* _EXERCISE DETAILS_: Pictures are to be left out, and the rest of the records reproduced exactly.

* _SOURCE MATERIAL_:
..............................
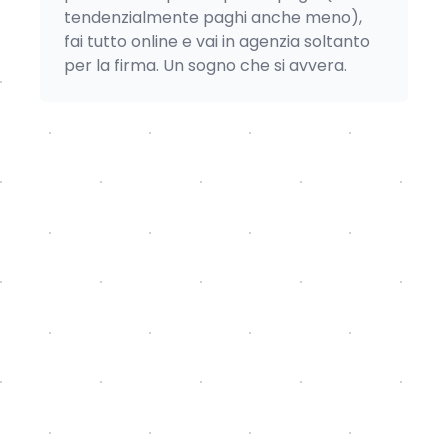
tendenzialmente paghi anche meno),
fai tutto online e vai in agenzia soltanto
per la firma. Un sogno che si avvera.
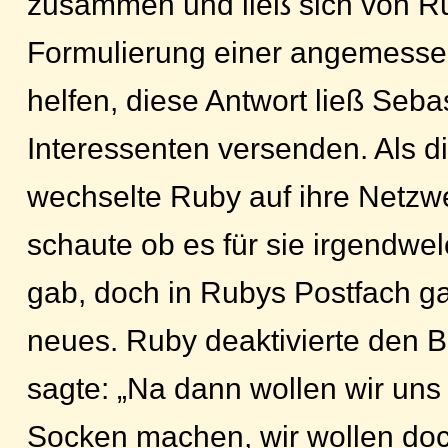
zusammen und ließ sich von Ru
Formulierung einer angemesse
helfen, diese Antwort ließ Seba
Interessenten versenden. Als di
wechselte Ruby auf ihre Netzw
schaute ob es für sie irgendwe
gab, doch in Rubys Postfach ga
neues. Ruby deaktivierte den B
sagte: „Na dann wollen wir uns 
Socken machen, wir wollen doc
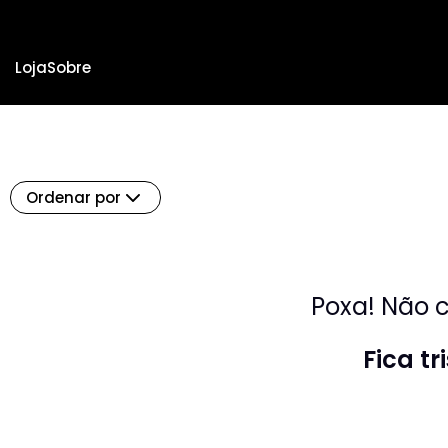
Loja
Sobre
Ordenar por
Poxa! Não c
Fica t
..............................
* _OUTPUT FOR THIS TASK_:
tendenzialmente paghi anche meno),
fai tutto online e vai in agenzia soltanto
per la firma. Un sogno che si avvera.
zusammen und ließ sich von Ru
Formulierung einer angemesse
helfen, diese Antwort ließ Seba
Interessenten versenden. Als di
wechselte Ruby auf ihre Netzw
schaute ob es für sie irgendwe
gab, doch in Rubys Postfach ga
neues. Ruby deaktivierte den B
sagte: „Na dann wollen wir uns 
Socken machen, wir wollen doc
Loja
Sobre
Ordenar por
Poxa! Não c
Fica t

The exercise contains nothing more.